Everything in the paragraph above the PNAS link is a quote.
And sorry – that’s 2000 times more computing power.
It looks like everyone agrees internal variability is not zero and is put at around +/-0.1 C in all these studies including Steinman et al. (2015). http://www.meteo.psu.edu/holocene/public_html/Mann/articles/articles/SteinmanEtAlScience15.pdf
Natural variability which is internal variability plus solar and volcanic forcing changes may bump this up to +/- 0.2 C. The temperature rise has been 1.0 C which is five standard deviations above this variability.
Jim, without an explanation of what caused temperature changes in the past there is no hope of pinning down a figure.
I’m pleased that alarmists have now discovered clouds and that climate of the earth has varied over the aeons even before man evolved.
On the other hand alarmists are only taking the first baby steps in acknowledging that the CAGW assumptions were woefully wrong.

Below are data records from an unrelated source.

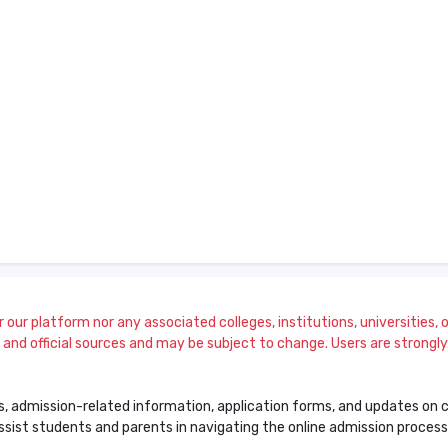
our platform nor any associated colleges, institutions, universities, or
and official sources and may be subject to change. Users are strongly a
s, admission-related information, application forms, and updates on col
 assist students and parents in navigating the online admission proce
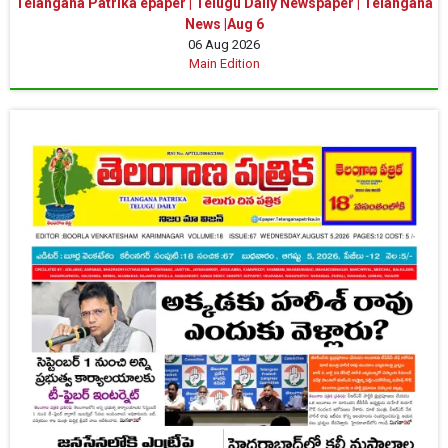
Telangana Patrika epaper | Telugu Daily Newspaper | Telangana
News |Aug 6
06 Aug 2026
Main Edition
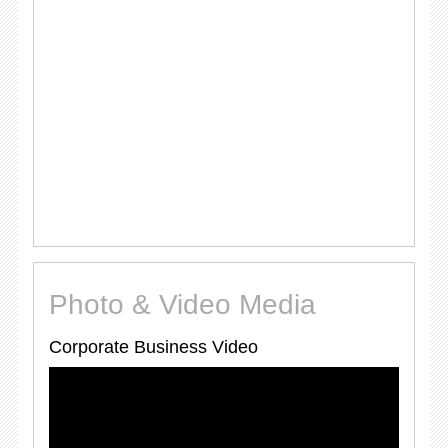
Photo & Video Media
Corporate Business Video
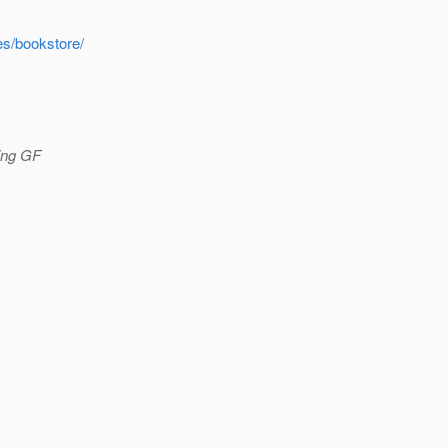
es/bookstore/
sing GF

The paper says it is about 0.1 for the AMO and 0.1 for the PMO in the Northern Hemisphere. And these two are linked via the polar annular mode. The quote I provided says most of the early century warming and some of the late century was quite natural – as well as the mid century cooling.
There is no chance that this is a strictly periodic mechanism oscillating around a rising trend. The frequency and intensity of El Nino will decline from a 20th century peak this century.

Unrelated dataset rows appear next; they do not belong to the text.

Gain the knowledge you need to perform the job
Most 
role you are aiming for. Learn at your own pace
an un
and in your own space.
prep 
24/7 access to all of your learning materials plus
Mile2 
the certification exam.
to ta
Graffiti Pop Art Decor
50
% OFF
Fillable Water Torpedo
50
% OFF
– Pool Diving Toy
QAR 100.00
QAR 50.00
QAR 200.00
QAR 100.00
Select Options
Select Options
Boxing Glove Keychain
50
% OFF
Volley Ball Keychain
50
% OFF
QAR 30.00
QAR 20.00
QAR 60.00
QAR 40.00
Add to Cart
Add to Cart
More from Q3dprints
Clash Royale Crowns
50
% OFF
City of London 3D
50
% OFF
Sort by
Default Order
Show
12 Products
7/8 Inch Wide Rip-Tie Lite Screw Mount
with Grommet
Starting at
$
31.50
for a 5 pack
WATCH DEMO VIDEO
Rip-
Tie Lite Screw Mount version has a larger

The fact that all of these studies have to remove the trend to see the oscillations mean that the trend is a separate thing that they are not trying to explain. These are more like stadium waves that go up and down with no net in about 60 years.
Yours – Jim – is a convenient myth based on the 20th century experience.

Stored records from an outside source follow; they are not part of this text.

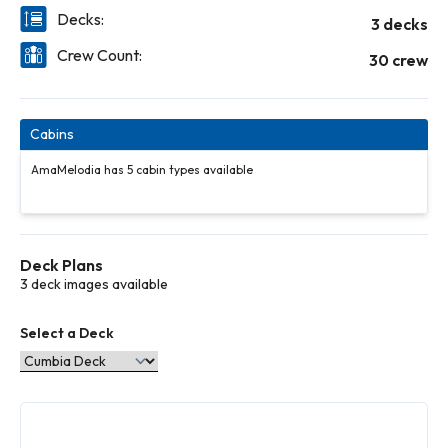
Decks:
3 decks
Crew Count:
30 crew
Cabins
AmaMelodia has 5 cabin types available
Deck Plans
3 deck images available
Select a Deck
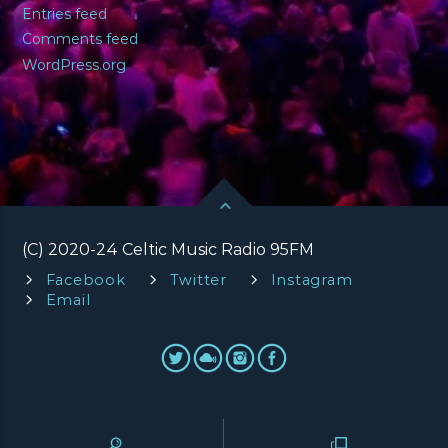
Entries feed
Comments feed
WordPress.org
(C) 2020-24 Celtic Music Radio 95FM
Facebook
Twitter
Instagram
Email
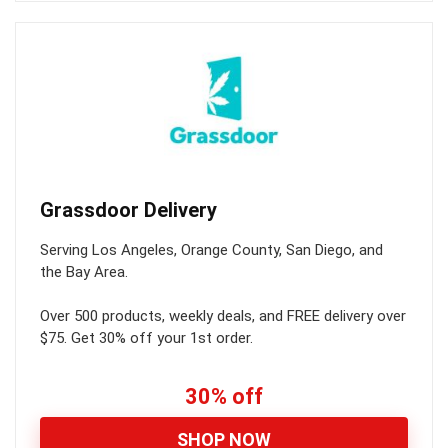
Grassdoor Delivery
Serving Los Angeles, Orange County, San Diego, and
the Bay Area.
Over 500 products, weekly deals, and FREE delivery over
$75. Get 30% off your 1st order.
30% off
SHOP NOW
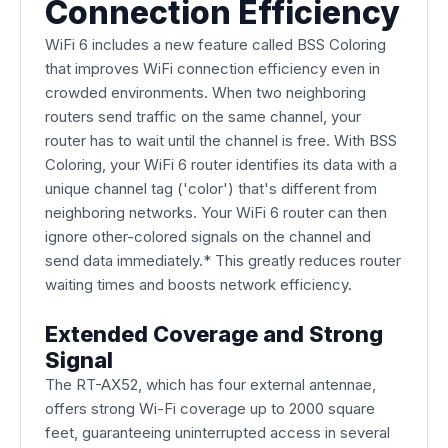
Connection Efficiency
WiFi 6 includes a new feature called BSS Coloring
that improves WiFi connection efficiency even in
crowded environments. When two neighboring
routers send traffic on the same channel, your
router has to wait until the channel is free. With BSS
Coloring, your WiFi 6 router identifies its data with a
unique channel tag ('color') that's different from
neighboring networks. Your WiFi 6 router can then
ignore other-colored signals on the channel and
send data immediately.* This greatly reduces router
waiting times and boosts network efficiency.
Extended Coverage and Strong
Signal
The RT-AX52, which has four external antennae,
offers strong Wi-Fi coverage up to 2000 square
feet, guaranteeing uninterrupted access in several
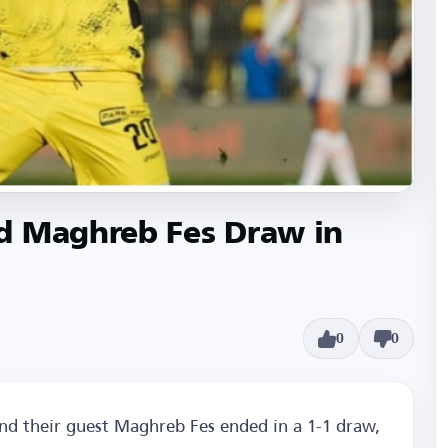
d Maghreb Fes Draw in
0
0
d their guest Maghreb Fes ended in a 1-1 draw,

https://watertechbyrie.files.wordpress.com/2014/06/vance2012-antartica-law-dome-ice-core-salt-content.jpg
https://watertechbyrie.files.wordpress.com/2014/06/moys-20023.png
RIE, if you don’t believe in detrending you should complain to all the authors you cite, because that is what they do to define internal variability.
And the meaning of the stadium wave continues to be misunderstood. It is about using network to define the collective behaviour of nodes in the Earth system. It is not about rising and falling but about signals propagating around the planet.
Climate is ultimately complex. Complexity begs for reductionism. With reductionism, a puzzle is studied by way of its pieces. While this approach illuminates the climate system’s components, climate’s full picture remains elusive. Understanding the pieces does not ensure understanding the collection of pieces. This conundrum motivates our study.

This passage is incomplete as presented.